Stiamo parlando, quindi, non di un fenomeno culturale o psicologico, ma di una reale emergenza sociale da affrontare con strumenti sociali finalizzati a confermare e riabilitare il nostro livello di maturità civile e sociale che, al contrario, potremmo perdere senza accorgercene. Tutto questo non toglie che vi siano anche residui culturali (uomini padroni, uomini che non accettano figlie lesbiche, uomini che in genere non accettano che la donna sia soggetto e non oggetto animato) ma questi residui cospicui non sono il motore del fenomeno in crescita di delitti sulla persona per motivi affettivi o, comunque, per motivi legati alle relazioni private tra le persone. Finanche i numeri e le dimensioni sono sproporzionate rispetto a ciò che conosciamo sulla seconda parte del Novecento, quando ancora era possibile postulare spiegazioni basate sulla resistenza al cambiamento che la realtà maschile predominante poneva nei fatti e nelle idee.
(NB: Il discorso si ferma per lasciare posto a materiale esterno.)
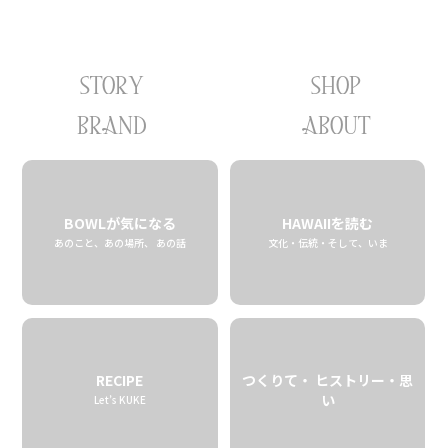
STORY
SHOP
03.01 fri
2019
BRAND
ABOUT
BOWLが気になる
HAWAIIを読む
あのこと、あの場所、 あの話
文化・伝統・そして、いま
RECIPE
つくりて・ ヒストリー・思
い
Let’s KUKE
La vicenda giudiziaria della "tempesta emotiva", da cui eravamo partiti, per quanto mi riguarda, conferma i miei timori. Perché se un Magistrato arriva a mettere nero su bianco una motivazione così insensata, così chiaramente in contraddizione con le nuove e ormai consolidate caratteristiche giuridiche con cui vengono trattati e interpretati i delitti con motivazioni e moventi che esulano da quelli in cui regnano gli "interessi", di vario tipo e genere, vuol dire che quel Magistrato (anche un Magistrato) reagisce istintivamente e in modo umorale a ciò che incoscientemente reputa come un attacco a ciò che lui non sente di essere, vendicandosi attraverso una sentenza. E quando le persone iniziano ad agire senza logica e senza freddezza, soprattutto quando sono persone cui è demandata grande responsabilità, vuol dire che siamo già in quella fase dove si sta perdendo quel "lume della ragione collettiva" che garantisce la vita sociale che abbiamo conquistato faticosamente nei secoli. E non lo dico per giustificare quel Magistrato, ma per trovare un motivo meno semplicistico, meno simile ad un esorcismo, per un comportamento invece indicativo di ciò che non vogliamo vedere. Quel Magistrato è il braccio armato inconsapevole di una condizione umana che ormai non ha più i mezzi per trovare delle giustificazioni reali per coprire di respiri una giornata, per alzarsi e andare a dormire con la convinzione di essere in questo mondo per un motivo che vada oltre i suoi sentimenti. Una condizione umana che da sempre ha bisogno di grandi imprese collettive per avere ragione di una vita che, altrimenti, diventando schiava dei sentimenti, perde di significato nel momento in cui attraverso essi non troviamo la realizzazione sperata o, ancor peggio, quando, esaurendosi, ci lasciano senza alcun scopo per vivere.